Molmo is an advanced multimodal model that is open source and was released earlier today by the Seattle-based research institute, the Allen Institute for AI (AI2). Compared to Llama, Molmo was made available with a less restricted license, and AI2 is also making available the specifics of its training data, which will enable academics and developers to play with and tweak the model.
Today, Meta announced that Llama 3.2 will be available in multiple sizes, each with comparable features. Meta is providing less capable 1 billion and 3 billion parameter versions that are intended to function well on portable devices, in addition to two more potent instantiations with 11 billion and 90 billion parameters—a measure of a model’s complexity as well as its size.
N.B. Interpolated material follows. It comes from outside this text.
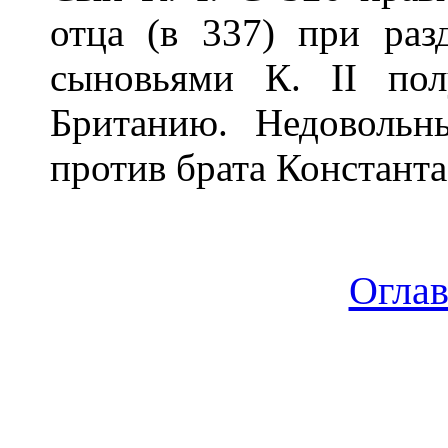
отца (в 337) при ра
сыновьями К. II по
Британию. Недовольн
против брата Константа
Огла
These versions, according to Meta, are designed for MediaTek and Qualcomm ARM-based mobile CPUs.
The AI revolution at Meta occurs at a competitive moment as IT companies strive to provide the most sophisticated AI. It may have an advantage in supplying the basis for a lot of AI products and services because of the company’s decision to make its most valuable models available for free, especially as businesses start looking into the possibilities of AI agents.